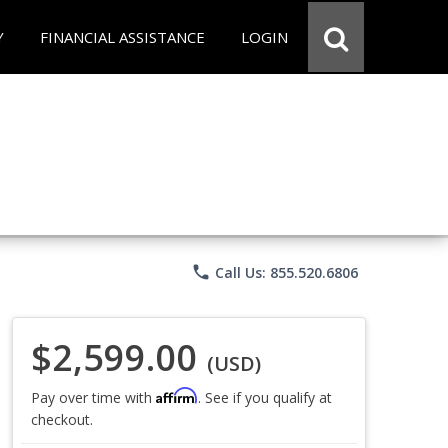
Y
FINANCIAL ASSISTANCE
LOGIN
phone
Call Us: 855.520.6806
$2,599.00
(USD)
Affirm
Pay over time with
. See if you qualify at
checkout.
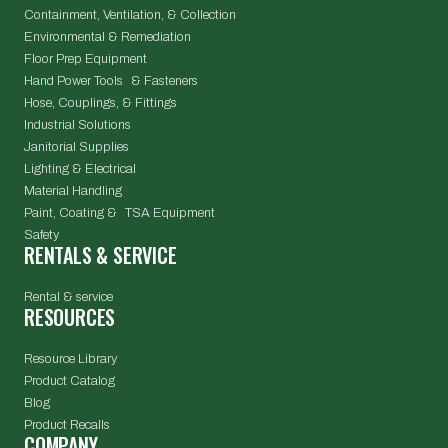
Containment, Ventilation, & Collection
Environmental & Remediation
Floor Prep Equipment
Hand Power Tools & Fasteners
Hose, Couplings, & Fittings
Industrial Solutions
Janitorial Supplies
Lighting & Electrical
Material Handling
Paint, Coating & TSA Equipment
Safety
RENTALS & SERVICE
Rental & service
RESOURCES
Resource Library
Product Catalog
Blog
Product Recalls
COMPANY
-*-*-
# [EXERCISE DESCRIPTION]
In the entries above, find each line containing the string "Equipment" and copy it.

# [WRITTEN SOLUTION]
Floor Prep Equipment
Paint, Coating & TSA Equipment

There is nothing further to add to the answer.